Dit moet dus wel binnen een bepaalde straal aanwezig zijn.
Detailontwerp
Bij dit systeem wordt de eerste 4 mm van een regenbui opgevangen in een vuilwaterberging en de rest in een schoonwaterberging. Om het vervuilde en het (relatief) schone water gescheiden te kunnen opvangen en afvoeren, wordt de waterkelder verdeeld in twee delen, te weten een vuilwaterberging en een schoonwaterberging. Daarnaast is de waterkelder voorzien van een ontvangstput die de functie heeft om het af te voeren water door te geven aan de vuilwaterberging en vervolgens de schoonwaterberging. Het doorstroomniveau naar de vuilwaterberging is lager gelegen dan het overloopniveau naar de schoonwaterberging. Het af te voeren water komt binnen in de ontvangstput. Deze put wordt tot het niveau van de doorstroomopening opgevuld met beton. Hiermee wordt voorkomen dat er vuil water in de put achterblijft na het afsluiten van de doorvoer naar de vuilwaterberging en er vermenging optreedt tussen schoon en vuil water. De doorstroomopening wordt voorzien van niveaugeregelde afsluiters, die ervoor zorgen dat de doorvoer naar de vuilwaterberging wordt afgesloten na de opvang van de eerste 4 mm.
Motivering
Uitgangspunt van dit systeem is dat het wegdek door de eerste 4 mm van een bui schoon wordt gespoeld. Het hemelwater dat hierna op het wegdek valt en via de riolering naar de waterkelder stroomt is relatief schoon. Het vuile water uit de vuilwaterberging wordt geloosd op het riool en het relatief schone water uit de schoonwaterberging wordt geloosd op het oppervlaktewater. Er zijn vele varianten mogelijk op dit systeem. Van belang is dat voorkomen moet worden dat er in de ontvangstput vermenging optreedt tussen vuil en schoon water. Hiertoe moet de inhoud van deze ontvangstput zo klein mogelijk worden gemaakt.

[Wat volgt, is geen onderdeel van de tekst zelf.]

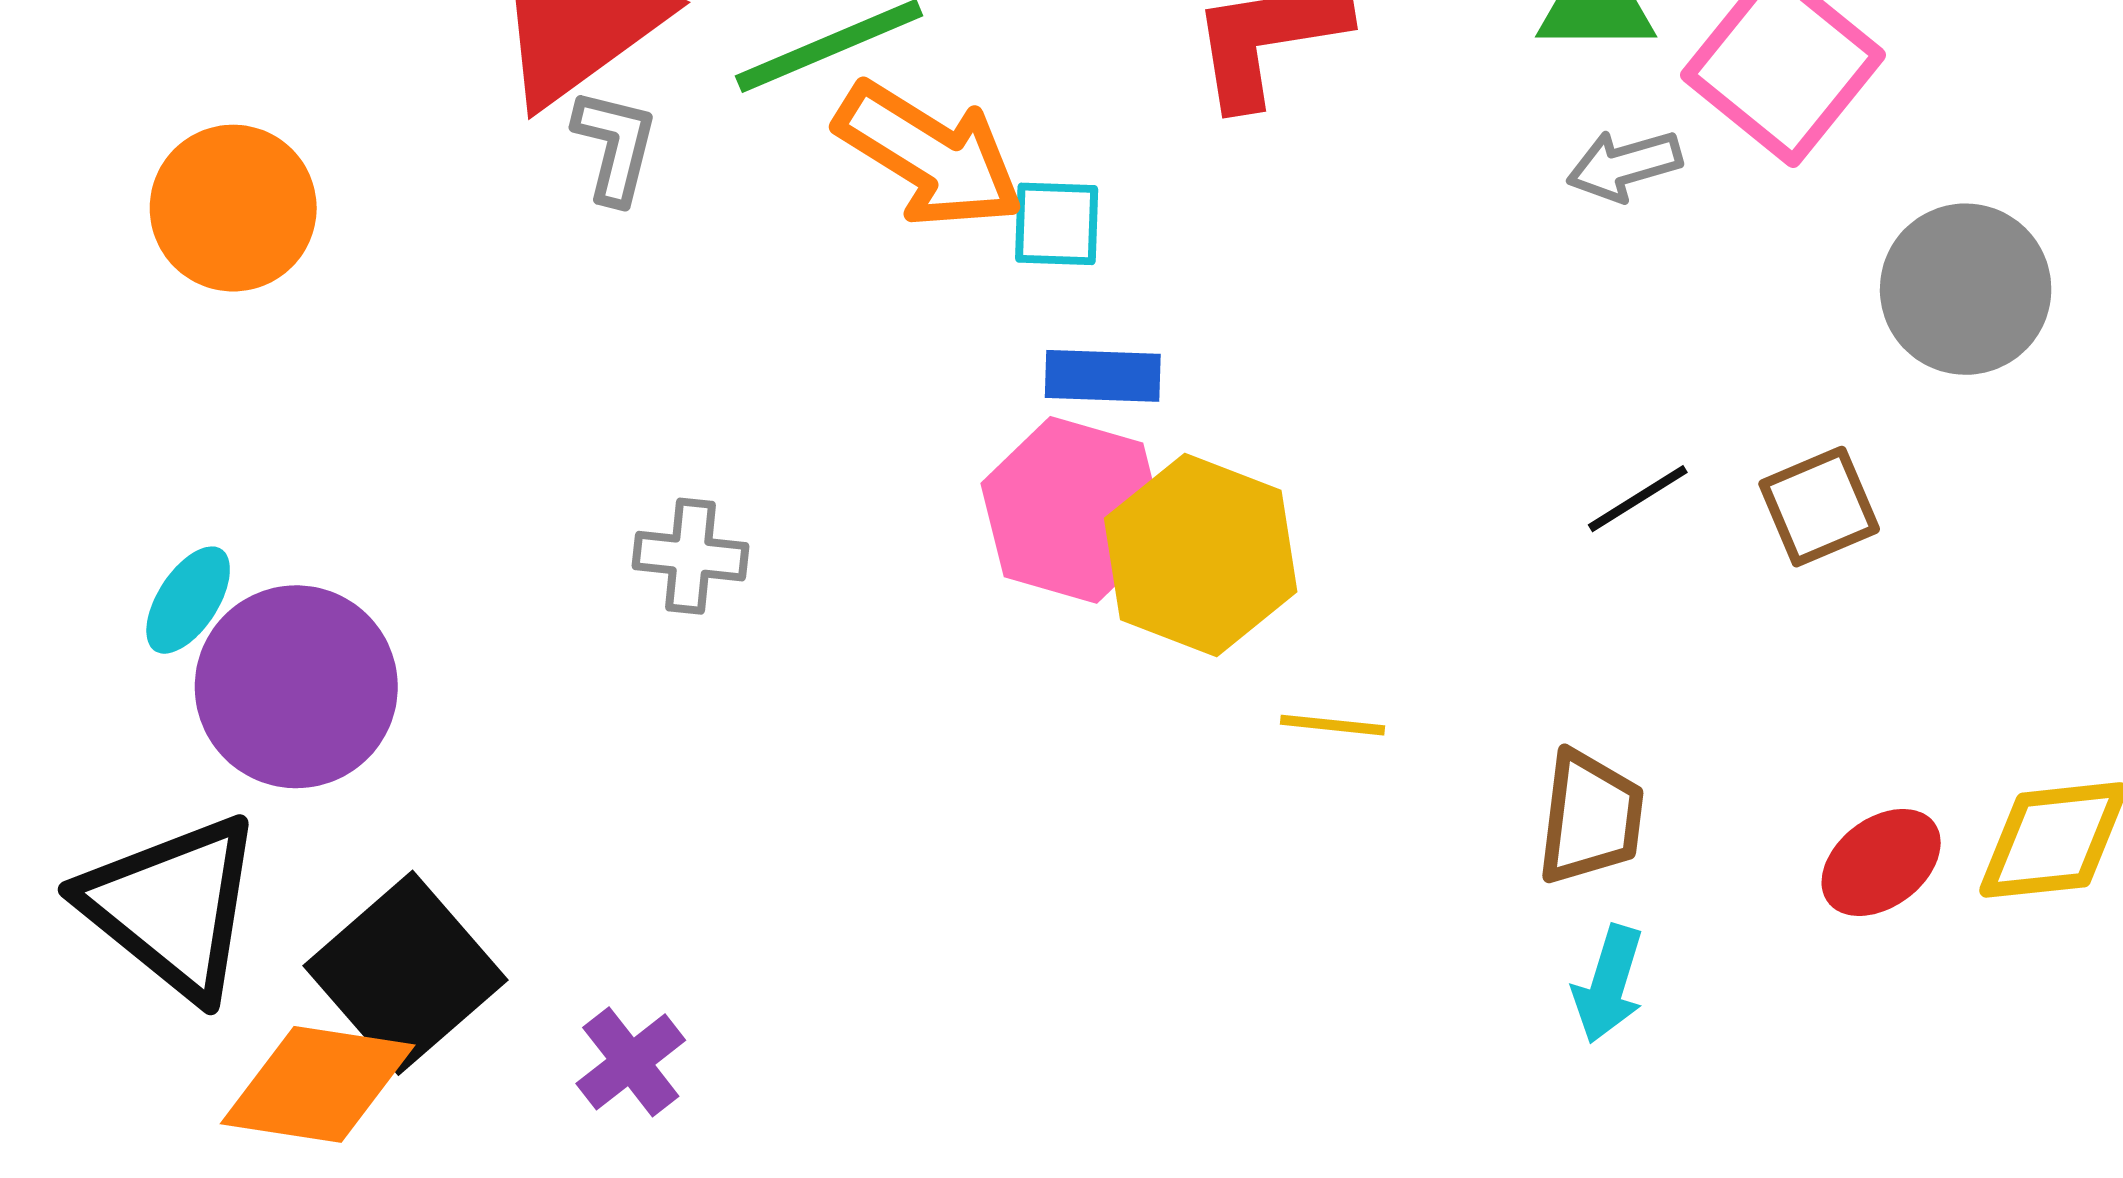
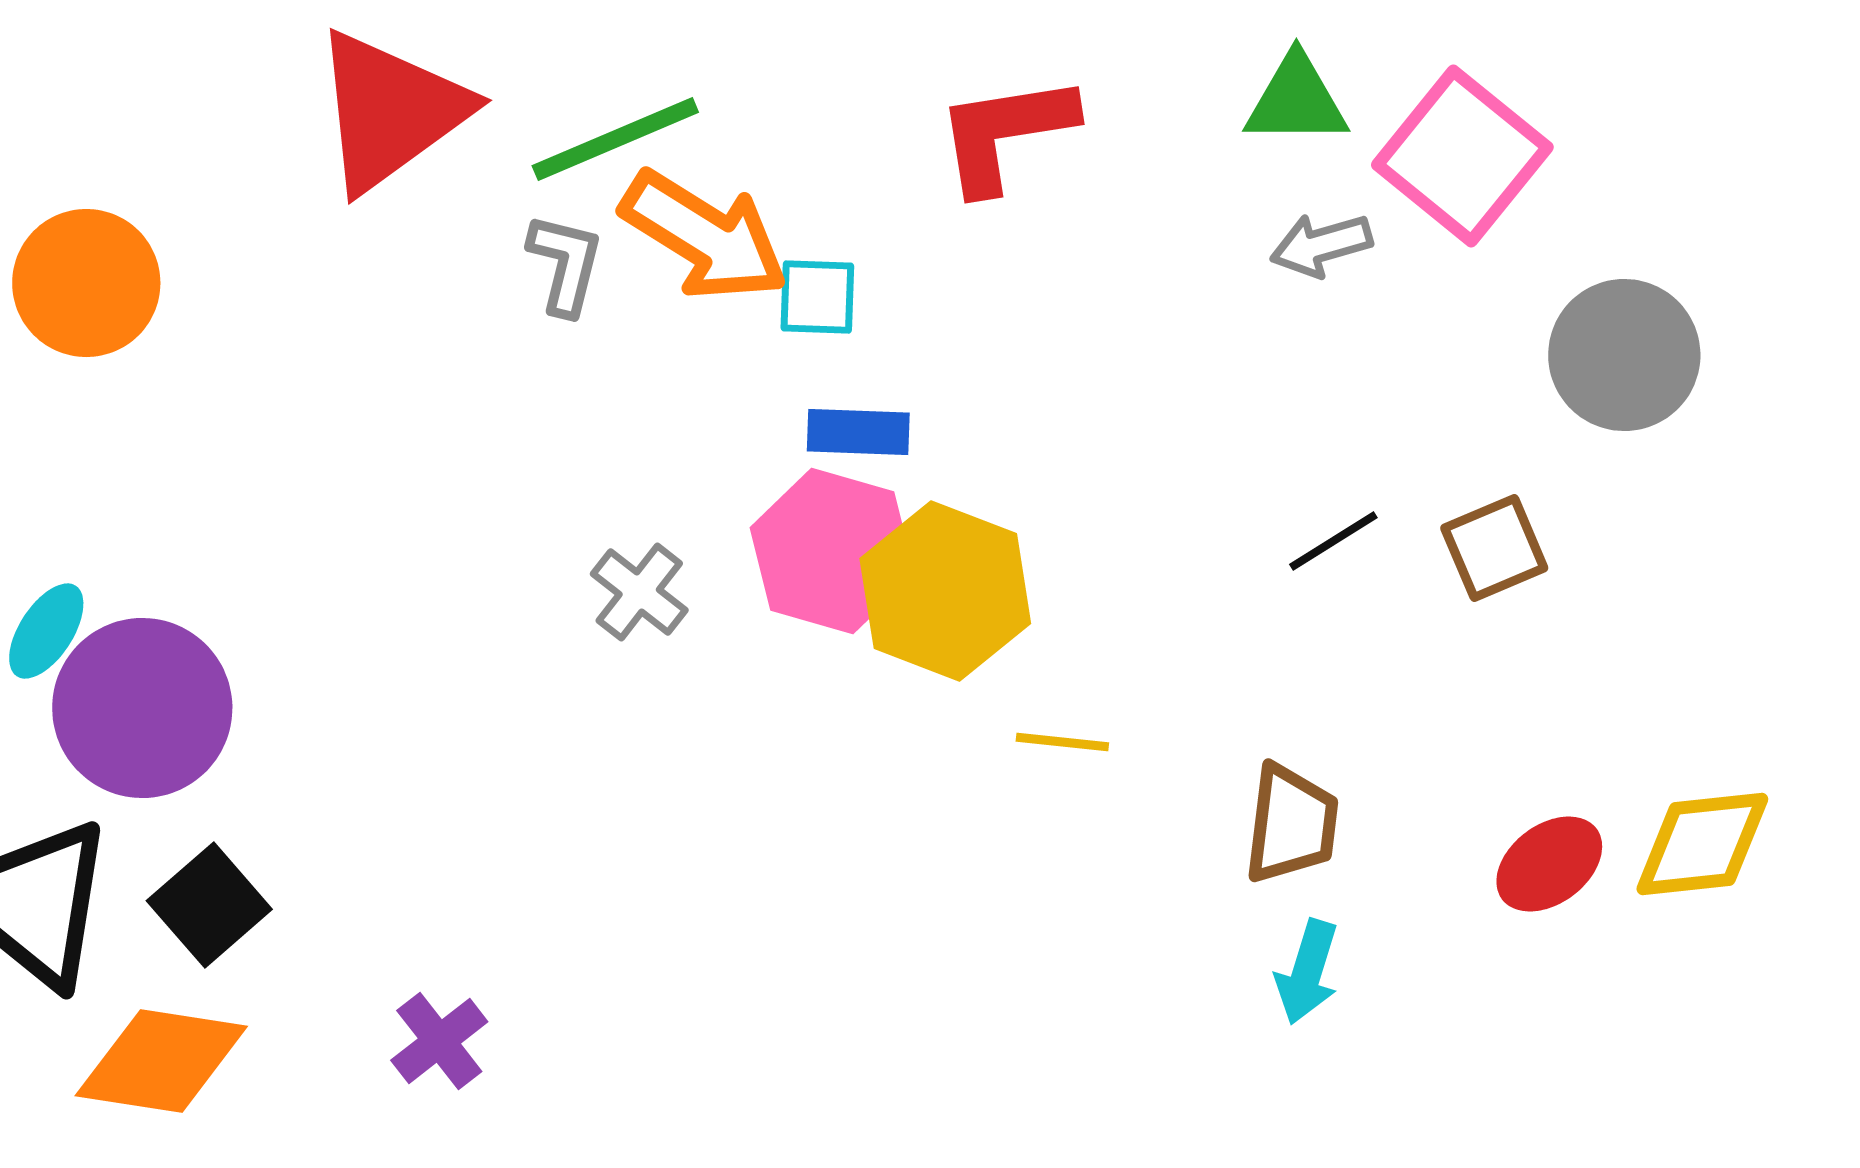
gray L-shape: (615, 146) -> (565, 264), moved
gray cross: (690, 556) -> (639, 592), moved, turned 32
black square: (406, 973) -> (209, 905), moved, size x0.7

De eerste 4 mm is nogal arbitrair bepaald en zegt niet zoveel en zeker niets absoluuts over het verschil in kwaliteit van het afgevangen water in de vuilwater- en schoonwateropslag immers:
- Bij een lange smalle toerit (afwaterend oppervlak) doet de 4mm vervuild water van het hoog gelegen deel van de toerit er (veel )langer over om de waterkelder te bereiken dan bij een brede korte toerit. Dus bij een brede korte toerit is het systeem effectiever.
- Bij een langere droogteperiode zal het wegdek meer vervuild zijn dan als perioden zijn met regelmatig een regenbui.
- Bij een langere droogteperiode is de kans dat de schoonwateropslag nog vervuild is. In het andere geval wordt er mogelijk ‘vuilwater’ naar het openbaar rioleringsnet verpompt dat al voldoende zuiver is.
Conservering
Alle stalen buizen thermisch verzinkt uitvoeren.
Het milieu in de waterkelders kan zeer agressief zijn. Voor het beton in de waterkelders moet dan ook een passende milieuklasse worden bepaald met bijbehorende betondekking ten behoeve van de levensduur van 100jaar. Mogelijk is ook een extra coating te overwegen.